FIG. 7 is a graph showing dry wax concentration of Example 3 versus MABP of VGO and VTB of the feed in comparison to hydro-dealkylation reactor effluent VGO and VTB.



FIG. 8 is a graph showing SDWO VI concentration of Example 3 versus MABP of VGO and VTB of the feed in comparison to hydro-dealkylation reactor effluent VGO and VTB.





DETAILED DESCRIPTION

Before the present components, compositions, and/or methods are disclosed and described, it is to be understood that unless otherwise indicated this disclosure is not limited to specific compounds, components, compositions, reactants, reaction conditions, catalyst structures, or the like, as such may vary, unless otherwise specified. It is also to be understood that the terminology used herein is for the purpose of describing particular embodiments only and is not intended to be limiting.


All numerical values within the detailed description and the claims herein are modified by “about” or “approximately” the indicated value, and take into account experimental error and variations that would be expected by a person of ordinary skill in the art.
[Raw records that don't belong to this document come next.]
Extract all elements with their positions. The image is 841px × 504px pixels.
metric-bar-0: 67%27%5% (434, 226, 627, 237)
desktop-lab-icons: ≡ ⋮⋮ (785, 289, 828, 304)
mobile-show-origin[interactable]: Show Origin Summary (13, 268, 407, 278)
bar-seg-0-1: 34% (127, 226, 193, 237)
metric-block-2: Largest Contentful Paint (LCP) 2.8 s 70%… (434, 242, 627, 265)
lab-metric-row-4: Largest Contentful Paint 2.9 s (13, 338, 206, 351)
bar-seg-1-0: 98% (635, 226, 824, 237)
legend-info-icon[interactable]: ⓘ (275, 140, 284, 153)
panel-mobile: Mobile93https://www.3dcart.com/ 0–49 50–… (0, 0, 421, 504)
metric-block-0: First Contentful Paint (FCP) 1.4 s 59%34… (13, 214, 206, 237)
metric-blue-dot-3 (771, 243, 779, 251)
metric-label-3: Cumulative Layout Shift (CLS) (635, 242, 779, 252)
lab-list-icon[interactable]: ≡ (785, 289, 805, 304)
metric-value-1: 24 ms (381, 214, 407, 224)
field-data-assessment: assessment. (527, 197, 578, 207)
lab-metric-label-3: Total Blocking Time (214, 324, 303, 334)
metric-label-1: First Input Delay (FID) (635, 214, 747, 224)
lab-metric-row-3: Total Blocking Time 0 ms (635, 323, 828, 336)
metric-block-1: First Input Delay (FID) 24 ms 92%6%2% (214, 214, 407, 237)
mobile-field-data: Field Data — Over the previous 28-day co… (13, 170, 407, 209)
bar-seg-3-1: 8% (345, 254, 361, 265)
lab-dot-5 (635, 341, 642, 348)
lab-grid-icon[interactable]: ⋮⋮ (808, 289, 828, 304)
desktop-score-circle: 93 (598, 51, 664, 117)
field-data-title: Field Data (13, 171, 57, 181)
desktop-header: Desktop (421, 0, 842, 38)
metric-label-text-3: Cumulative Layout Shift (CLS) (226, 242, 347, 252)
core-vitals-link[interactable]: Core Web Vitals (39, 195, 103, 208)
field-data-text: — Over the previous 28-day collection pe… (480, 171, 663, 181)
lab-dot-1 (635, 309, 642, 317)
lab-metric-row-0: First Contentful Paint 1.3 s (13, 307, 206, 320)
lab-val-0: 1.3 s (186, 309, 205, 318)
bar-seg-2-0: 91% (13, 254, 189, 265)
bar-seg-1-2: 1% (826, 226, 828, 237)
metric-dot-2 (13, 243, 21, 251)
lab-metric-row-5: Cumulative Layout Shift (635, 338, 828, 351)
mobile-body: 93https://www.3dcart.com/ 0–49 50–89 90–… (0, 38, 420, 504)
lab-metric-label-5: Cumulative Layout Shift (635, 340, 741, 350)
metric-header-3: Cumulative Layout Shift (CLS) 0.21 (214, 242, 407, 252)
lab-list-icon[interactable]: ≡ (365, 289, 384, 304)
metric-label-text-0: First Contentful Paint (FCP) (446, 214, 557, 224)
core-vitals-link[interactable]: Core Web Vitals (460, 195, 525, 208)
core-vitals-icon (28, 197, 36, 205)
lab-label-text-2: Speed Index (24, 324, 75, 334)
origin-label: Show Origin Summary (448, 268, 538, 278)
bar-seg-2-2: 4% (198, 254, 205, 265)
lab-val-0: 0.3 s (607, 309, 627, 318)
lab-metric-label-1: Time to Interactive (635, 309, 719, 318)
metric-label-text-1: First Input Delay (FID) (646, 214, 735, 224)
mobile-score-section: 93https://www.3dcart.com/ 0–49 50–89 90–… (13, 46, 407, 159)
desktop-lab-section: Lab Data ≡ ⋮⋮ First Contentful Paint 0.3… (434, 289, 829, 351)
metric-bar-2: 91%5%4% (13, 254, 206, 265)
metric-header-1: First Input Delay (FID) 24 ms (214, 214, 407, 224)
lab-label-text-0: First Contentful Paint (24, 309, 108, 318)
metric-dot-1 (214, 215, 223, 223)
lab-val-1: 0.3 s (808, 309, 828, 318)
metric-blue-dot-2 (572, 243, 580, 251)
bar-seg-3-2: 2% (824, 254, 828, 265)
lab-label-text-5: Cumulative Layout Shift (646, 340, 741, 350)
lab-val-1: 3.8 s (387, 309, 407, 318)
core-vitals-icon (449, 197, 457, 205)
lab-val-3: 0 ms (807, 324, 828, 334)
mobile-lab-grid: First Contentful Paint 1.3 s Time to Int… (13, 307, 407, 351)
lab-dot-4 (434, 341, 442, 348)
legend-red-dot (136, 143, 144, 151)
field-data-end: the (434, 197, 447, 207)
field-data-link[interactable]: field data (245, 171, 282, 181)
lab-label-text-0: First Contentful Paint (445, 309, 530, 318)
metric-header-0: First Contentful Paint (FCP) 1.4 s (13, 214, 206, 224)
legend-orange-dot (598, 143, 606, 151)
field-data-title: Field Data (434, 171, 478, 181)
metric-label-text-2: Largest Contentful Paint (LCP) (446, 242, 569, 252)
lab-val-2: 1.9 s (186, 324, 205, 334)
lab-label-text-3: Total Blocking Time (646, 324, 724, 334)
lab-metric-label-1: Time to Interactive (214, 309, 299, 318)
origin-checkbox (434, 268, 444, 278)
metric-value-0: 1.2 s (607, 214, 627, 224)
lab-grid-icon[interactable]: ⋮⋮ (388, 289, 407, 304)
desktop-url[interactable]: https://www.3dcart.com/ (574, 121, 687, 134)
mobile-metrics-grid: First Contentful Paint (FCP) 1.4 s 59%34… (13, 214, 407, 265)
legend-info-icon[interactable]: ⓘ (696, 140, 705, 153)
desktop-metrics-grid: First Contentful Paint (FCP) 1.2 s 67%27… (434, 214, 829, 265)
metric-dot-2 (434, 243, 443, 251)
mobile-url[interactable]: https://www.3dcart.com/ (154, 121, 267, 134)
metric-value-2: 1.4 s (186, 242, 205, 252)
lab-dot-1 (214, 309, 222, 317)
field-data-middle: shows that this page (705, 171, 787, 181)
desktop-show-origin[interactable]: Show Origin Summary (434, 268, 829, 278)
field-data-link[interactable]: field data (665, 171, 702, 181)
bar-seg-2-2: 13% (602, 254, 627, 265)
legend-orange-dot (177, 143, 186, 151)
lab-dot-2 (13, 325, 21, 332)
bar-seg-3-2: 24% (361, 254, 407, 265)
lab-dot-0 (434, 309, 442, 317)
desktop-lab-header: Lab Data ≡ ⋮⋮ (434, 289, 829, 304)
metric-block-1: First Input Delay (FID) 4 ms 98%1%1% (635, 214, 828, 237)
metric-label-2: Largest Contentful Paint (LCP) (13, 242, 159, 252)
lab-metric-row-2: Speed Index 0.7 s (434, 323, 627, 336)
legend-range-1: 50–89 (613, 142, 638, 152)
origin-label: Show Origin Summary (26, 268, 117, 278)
All patents and patent applications, test procedures (such as ASTM methods, and the like), and other documents cited herein are fully incorporated by reference to the extent such disclosure is not inconsistent with this disclosure and for all jurisdictions in which such incorporation is permitted.


For the sake of brevity, only certain ranges are explicitly disclosed herein. However, ranges from any lower limit may be combined with any upper limit to recite a range not explicitly recited, as well as, ranges from any lower limit may be combined with any other lower limit to recite a range not explicitly recited, in the same way, ranges from any upper limit may be combined with any other upper limit to recite a range not explicitly recited. Additionally, within a range includes every point or individual value between its end points even though not explicitly recited. Thus, every point or individual value may serve as its own lower or upper limit combined with any other point or individual value or any other lower or upper limit, to recite a range not explicitly recited.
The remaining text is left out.